Various protocols have their own specific pros and cons. PPTP, for example, is frequently avoided due to security vulnerabilities. However, technicalities set aside, it can be suggested that the two most utilized options for VPN security are OpenVPN and L2TP/IPSec. These are what you should be aiming for when you’re considering a VPN protocol.
This is by and far considered to be the best protocol in order to achieve high levels of security. It’s based on an opensourced audit. OpenVPN can be run on nearly any port. This makes it difficult to block it and tell it from standard web traffic if anyone is snooping for any VPN traffic. Always ensure that your VPN provider will support this particular protocol as it’s considered to be the best when it comes to balance, security, and speed.
This is considered the second best after OpenVPN. L2TP/IPSec is a great alternative to the former thanks to the fact that it’s compatible with mobile devices including the iPad, the iPhone, and Androids. Sadly, the only drawback is that it doesn’t have the same speed as the former protocol of OpenVPN.
When choosing a VPN service, strive for a provider that will offer a wide array of servers across the globe to aid in eases of access for websites that are regionally blocked. Servers are vital to VPN users as they use different IP addresses so that if one is restricted you can move on to another.
Regardless of whether or not it’s for personal or corporate use, the main function of the VPN is to protect online security and privacy of communication. If the VPN provider keeps logs of activities, this is a huge “No-no”. Especially if the logs are given to the government or grant specific accesses to users’ information.
It’s vital that VPN providers maintain no log policies for all user activity that could sell or share any data. If they’re not logging the data, they’ll have no details that could be handed over to anyone, including law enforcement.
One of the largest reservations is that when you pay for a VPN service, you can often find one for free.
Nothing is free in life so why should this be? Remember, while free is always great, there is also a reason that something is free. If you want to ensure that you’re personal data is protected, you may wish to consider the fact that you get what you pay for.
Always select a VPN provider that will accept a variety of different payment options including Bitcoin, Paypal, credit cards, debit cards, Coin payment and so on.

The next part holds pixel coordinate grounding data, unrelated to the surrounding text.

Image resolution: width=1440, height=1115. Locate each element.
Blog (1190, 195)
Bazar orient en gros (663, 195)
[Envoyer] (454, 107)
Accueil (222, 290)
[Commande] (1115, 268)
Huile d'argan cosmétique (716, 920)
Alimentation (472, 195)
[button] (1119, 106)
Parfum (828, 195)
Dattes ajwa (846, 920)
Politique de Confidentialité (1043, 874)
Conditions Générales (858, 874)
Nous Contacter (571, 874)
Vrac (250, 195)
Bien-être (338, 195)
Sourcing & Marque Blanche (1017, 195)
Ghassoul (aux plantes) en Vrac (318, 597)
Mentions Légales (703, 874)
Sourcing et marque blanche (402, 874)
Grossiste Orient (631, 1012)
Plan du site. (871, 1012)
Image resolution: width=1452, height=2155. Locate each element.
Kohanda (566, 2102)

If you’re using VPNs for torrenting, then Bitcoin can be a good option for privacy – here is the torrenting VPNs ranking.
The term “bandwidth” is in reference to the amount of data per unit that your transmission can handle. This is usually measured out in Mbps which is a measurement of bandwidth data that can transfer. Consider a short video vs a long video and you get the idea. Some are simply faster loading than others.

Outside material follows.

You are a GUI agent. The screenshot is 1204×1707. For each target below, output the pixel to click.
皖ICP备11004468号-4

Of course, you may be happy to use your VPN to stream movies, download music or use them to move pictures around. Keep in mind if you’re using a VPN that imposes restrictions and throttles your bandwidth speed, it’s really going to be annoying to watch said movie, stream music or upload and download pictures to and from your various devices such as a smartphone, tablet, computer and so on. All in all, you really do get what you pay for. It will help to understand your options.